Biggs: That's just the way things are, Michael. I've paid my dues, if I want to drink some Jack Daniels, pop a few pain killers, and sit in my living room with my hand down my pants instead of hitting the gym, I'm going to do it.
Bourne: (clearing his throat) I respect that, JJ. I wasn't trying to start an argument with you. I was simply telling you, as a friend, what I've been seeing lately. Sometimes your actions concern me, but as long as you feel like you're in the driver's seat, I am not going to stand in your way.
Biggs: (nodding) I appreciate that, man. I'm sorry for yelling at you. You're a grown man. But you know what? It's water under the bridge. You and I have known each other for years. No issues between us. You wanna get some breakfast?
Bourne: Sure, man, whatever you want to do.
Biggs: Cool, let me put my shoes on and we'll go.
The Miami native walks back into the living room and takes a seat on the couch. He reaches under the coffee table and grabs his shoes. Bourne follows him out of the kitchen and leans against the front door as he waits.
Bourne: I do have a question for you, man. What about Taylor?
Biggs: (confused) Swift? I'd bend her over.
Bourne: (shaking his head) No, dude, Taylor -- you know, the chick you've been seeing the past couple of months? Last week, you said you may be interested in something more with her.
Biggs: What? That doesn't sound like me.
Bourne: You said it! I mean, you were drunk as ****, but it came out of your mouth.
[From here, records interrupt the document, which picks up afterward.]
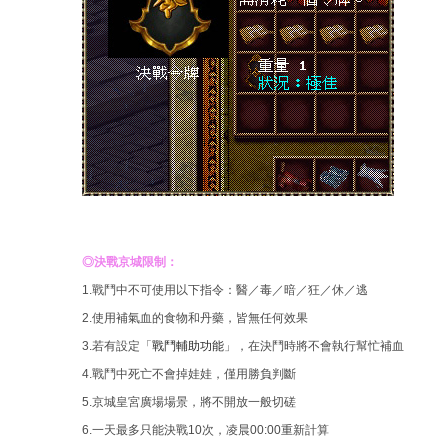
◎決戰京城限制：
1.戰鬥中不可使用以下指令：醫／毒／暗／狂／休／逃
2.使用補氣血的食物和丹藥，皆無任何效果
3.若有設定「
戰鬥輔助功能
」，在決鬥時將不會執行幫忙補血
4.戰鬥中死亡不會掉娃娃，僅用勝負判斷
5.京城皇宮廣場場景，將不開放一般切磋
6.一天最多只能決戰10次，凌晨00:00重新計算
Biggs: (shaking his head) Nonsense. That must have been Jack talking; he says the craziest things. She's nothing more than a hot piece of ass.
And with that, Biggs gets to his feet and walks towards the door.
Bourne: (shrugs) Whatever you say, man.
Biggs nods in response as Bourne moves out of the way. He opens the door and exits, with Bourne following close behind, and Michael closes the door behind them.